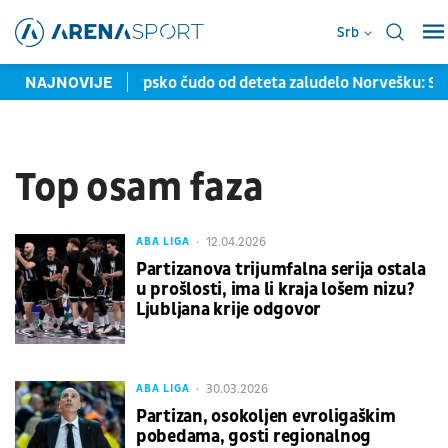
Srb
0 miliona evra
NAJNOVIJE
Srpsko čudo od deteta zaludelo Norvešku: Sa 1
Top osam faza
12.04.2026
ABA LIGA
Partizanova trijumfalna serija ostala
u prošlosti, ima li kraja lošem nizu?
Ljubljana krije odgovor
30.03.2026
ABA LIGA
Partizan, osokoljen evroligaškim
pobedama, gosti regionalnog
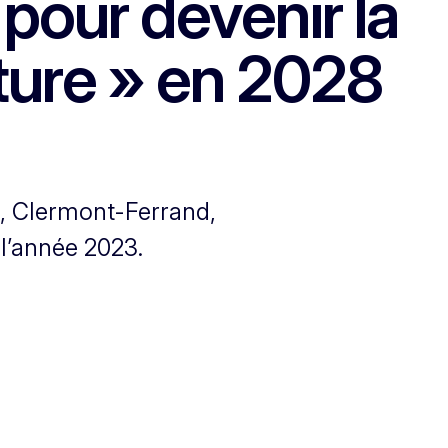
 pour devenir la
ture » en 2028
es, Clermont-Ferrand,
 l’année 2023.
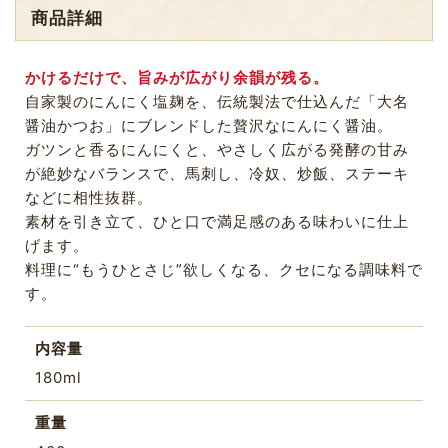
商品詳細
かけるだけで、旨みが広がり余韻が残る。
自家製のにんにく塩麹を、伝統製法で仕込んだ「大名
醤油かつお」にブレンドした贅沢なにんにく醤油。
ガツンと香るにんにくと、やさしく広がる発酵の甘み
が絶妙なバランスで、馬刺し、冷奴、炒飯、ステーキ
などに相性抜群。
素材を引き立て、ひと口で満足感のある味わいに仕上
げます。
料理に“もうひとさじ”欲しくなる、クセになる調味料で
す。
内容量
180ml
重量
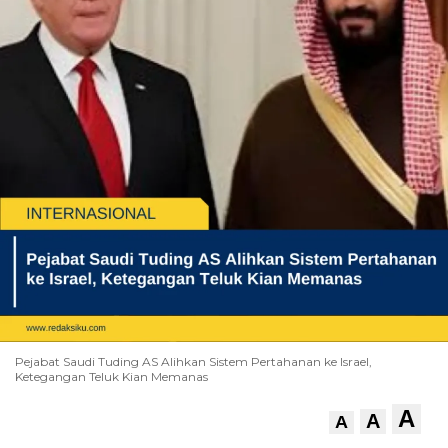
Pejabat Saudi Tuding AS Alihkan Sistem Pertahanan ke Israel,
Ketegangan Teluk Kian Memanas
A
A
A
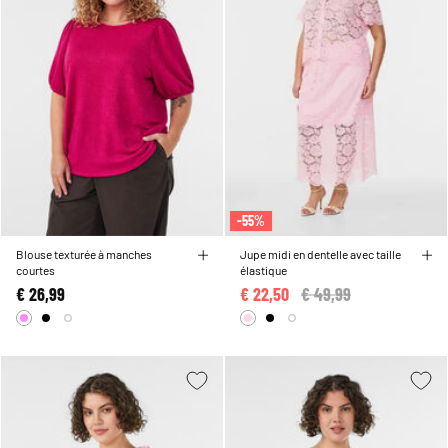
-55%
Blouse texturée à manches
Jupe midi en dentelle avec taille
courtes
élastique
€ 26,99
€ 22,50
Price reduced from
€ 49,99
to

━━━━━━━━━━━━━━━━

## Exercise requirements
The data above are to be repeated word for word, with any pictures left out.

## Your solution
Srb
0 miliona evra
NAJNOVIJE
Srpsko čudo od deteta zaludelo Norvešku: Sa 1
Top osam faza
12.04.2026
ABA LIGA
Partizanova trijumfalna serija ostala
u prošlosti, ima li kraja lošem nizu?
Ljubljana krije odgovor
30.03.2026
ABA LIGA
Partizan, osokoljen evroligaškim
pobedama, gosti regionalnog
 pour devenir la
ture » en 2028
es, Clermont-Ferrand,
 l’année 2023.
商品詳細
かけるだけで、旨みが広がり余韻が残る。
自家製のにんにく塩麹を、伝統製法で仕込んだ「大名
醤油かつお」にブレンドした贅沢なにんにく醤油。
ガツンと香るにんにくと、やさしく広がる発酵の甘み
が絶妙なバランスで、馬刺し、冷奴、炒飯、ステーキ
などに相性抜群。
素材を引き立て、ひと口で満足感のある味わいに仕上
げます。
料理に“もうひとさじ”欲しくなる、クセになる調味料で
す。
内容量
180ml
重量
Pejabat Saudi Tuding AS Alihkan Sistem Pertahanan ke Israel,
Ketegangan Teluk Kian Memanas
A
A
A
-55%
Blouse texturée à manches
Jupe midi en dentelle avec taille
courtes
élastique
€ 26,99
€ 22,50
Price reduced from
€ 49,99
to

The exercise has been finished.